Hi all

On the register.php page - when I enter a new username and password I receive this message:

You have an error in your SQL syntax. Check the manual that corresponds to your MySQL server version for the right syntax to use near '' at line 1

The code follows below. Please note that i have changed some things slightly from the book (i.e. leaving some un-required fileds) to make it more like the final application I want to implement.

Any help appciated. TIA

<?php
session_start();
include "logged_config.php";
?>
<html>
<head>
    <title>This is a test!</title>
</head>
<body>

<?php
//if the button is pressed
 if ($_POST['submit'] == "Register")
 {
    //check to see that the fields aren't empty
    if ($_POST['username'] != "" && $_POST['password'] != "")
    {
        //create function to see if user already exists
        $check_user = $_POST['username'];

$query = "SELECT username FROM user_info WHERE username ='$check_user';";
    $result = mysql_query($query) or die(mysql_error());

        if (mysql_num_rows($result) !=0)
        {
  //present form to user and warn if username is in use
  ?>

<b>The Username, <?php echo $_POST['username']?>, is already in use, please choose another!</b>
    <form action="register.php" method="post">
    Username: <input type="text" name="username"><br>
    Password: <input type="password" name="password" value="<?php echo $_POST['password']?>"><br>
    <input type="submit" name="submit" value="Register"> &nbsp; <input type="reset" value="Clear">
    </form>
<?php

//place data into database
    }
    else
    {
    $query = "INSERT INTO user_info(username, password) VALUES ('" . $_POST['username'] . "', (password(' ". $_POST['password'] . "'));";
        $result = mysql_query($query) or die(mysql_error());
        $_SESSION['user_logged'] = $_POST['username'];
        $_SESSION['user_password'] = $_POST['password'];
?>
    Thank you, <?php echo $_POST['username'];?> for registering!<br>
        <a href="logged_in.php">Click Here</a> to continue.
<?php

//if fields are empty warn user and display form again
        }
    }
    else
    {
?>

<b>The Username and Password fields are required!</b>
        <form action="register.php" method="post">
        Username: <input type="text" name="username" value"<?php echo $_POST['username']?>"><br>
    Password: <input type="password" name="password" value="<?php echo $_POST['password']?>"><br>
    <input type="submit" name="submit" value="Register"> &nbsp; <input type="reset" value="Clear">
    </form>

<?php
    }
}
else
{
?>

Welcome to the registration page!<br>
The Username and Password fields are required!
<form action="register.php" method="post">
Username: <input type="text" name="username"><br>
Password: <input type="password" name="password"><br>
<input type="submit" name="submit" value="Register"> &nbsp; <input type="reset" value="Clear">
</form>
<?php
}
?>

</body>
</html>

I implemented the changes Firedrill suggested but I still receive the same error message.

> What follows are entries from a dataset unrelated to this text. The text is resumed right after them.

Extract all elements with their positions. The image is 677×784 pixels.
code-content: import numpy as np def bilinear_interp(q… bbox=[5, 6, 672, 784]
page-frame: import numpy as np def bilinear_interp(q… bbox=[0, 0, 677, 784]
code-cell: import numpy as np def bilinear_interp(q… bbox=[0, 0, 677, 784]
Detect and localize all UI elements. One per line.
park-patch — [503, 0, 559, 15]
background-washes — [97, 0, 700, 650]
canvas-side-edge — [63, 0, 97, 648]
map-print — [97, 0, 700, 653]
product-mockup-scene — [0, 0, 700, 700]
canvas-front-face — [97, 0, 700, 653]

Fixed it. Just in case anyone looks at this in future and has a similar problem here is the code:

    $query = "INSERT INTO user_info (username, password) VALUES ('" . $_POST['username'] . "', (password(' ". $_POST['password'] . "')));";
        $result = mysql_query($query) or die(mysql_error());
        $_SESSION['user_logged'] = $_POST['username'];
        $_SESSION['user_password'] = $_POST['password'];
?>

Needed an extra ) after $_POST['password'] on the insert line. Seems to have done the trick!